==== Records ====

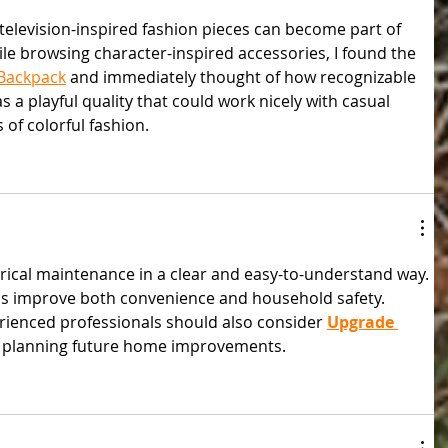
 television-inspired fashion pieces can become part of 
e browsing character-inspired accessories, I found the 
 Backpack
 and immediately thought of how recognizable 
has a playful quality that could work nicely with casual 
s of colorful fashion.
ctrical maintenance in a clear and easy-to-understand way. 
ems improve both convenience and household safety. 
rienced professionals should also consider 
Upgrade 
 planning future home improvements.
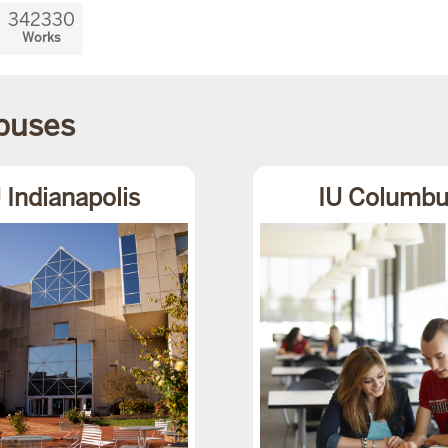
342330
Works
mpuses
 Indianapolis
IU Columbu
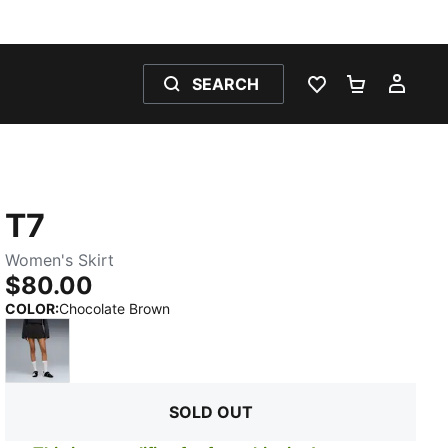
SEARCH
WISHLIST 0
SHOPPING
MY 
T7
Women's Skirt
$80.00
:
Sold Out
COLOR
:
Chocolate Brown
PUMA Black
SOLD OUT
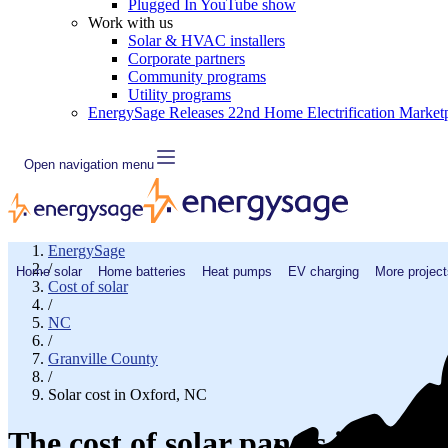
Plugged In YouTube show
Work with us
Solar & HVAC installers
Corporate partners
Community programs
Utility programs
EnergySage Releases 22nd Home Electrification Market
Open navigation menu
EnergySage
/
Home solar
Home batteries
Heat pumps
EV charging
More project
Cost of solar
/
NC
/
Granville County
/
Solar cost in Oxford, NC
The cost of solar panels in Oxfo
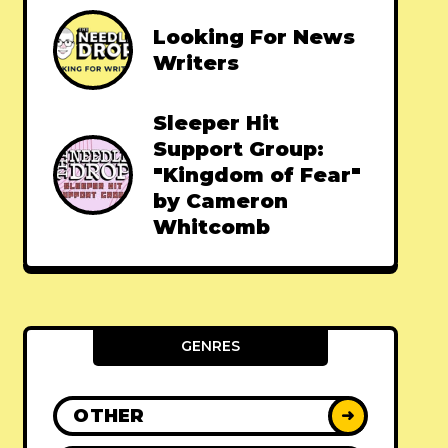
Looking For News
Writers
Sleeper Hit
Support Group:
"Kingdom of Fear"
by Cameron
Whitcomb
GENRES
OTHER
➜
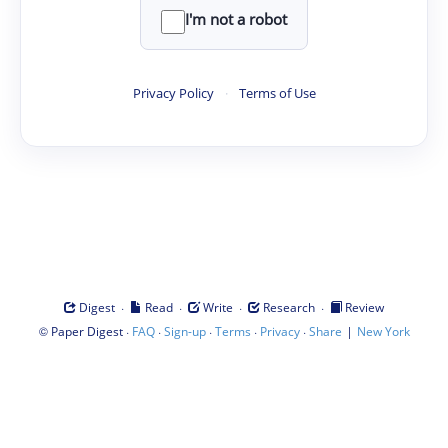
I'm not a robot
Privacy Policy
·
Terms of Use
·
·
·
·
Digest
Read
Write
Research
Review
©
·
·
·
·
·
|
Paper Digest
FAQ
Sign-up
Terms
Privacy
Share
New York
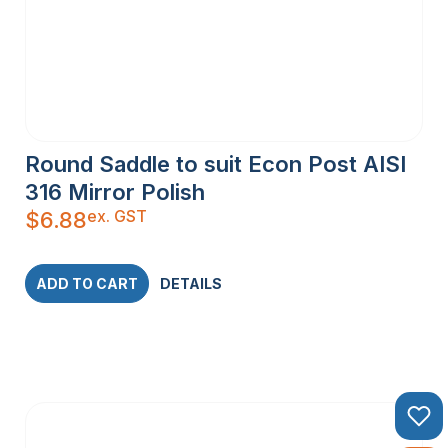
Round Saddle to suit Econ Post AISI
316 Mirror Polish
ex. GST
$
6.88
ADD TO CART
DETAILS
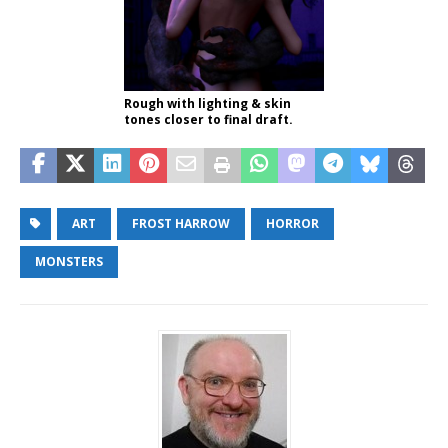
Rough with lighting & skin
tones closer to final draft.
ART
FROST HARROW
HORROR
MONSTERS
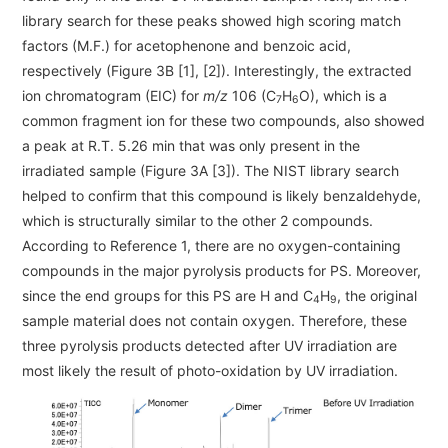
library search for these peaks showed high scoring match
factors (M.F.) for acetophenone and benzoic acid,
respectively (Figure 3B [1], [2]). Interestingly, the extracted
ion chromatogram (EIC) for
m/z
106 (C
H
O), which is a
7
6
common fragment ion for these two compounds, also showed
a peak at R.T. 5.26 min that was only present in the
irradiated sample (Figure 3A [3]). The NIST library search
helped to confirm that this compound is likely benzaldehyde,
which is structurally similar to the other 2 compounds.
According to Reference 1, there are no oxygen-containing
compounds in the major pyrolysis products for PS. Moreover,
since the end groups for this PS are H and C
H
, the original
4
9
sample material does not contain oxygen. Therefore, these
three pyrolysis products detected after UV irradiation are
most likely the result of photo-oxidation by UV irradiation.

====

**How to complete this task**
Copy all lines above containing the string "library".

**Solution for this exercise**
library search for these peaks showed high scoring match
irradiated sample (Figure 3A [3]). The NIST library search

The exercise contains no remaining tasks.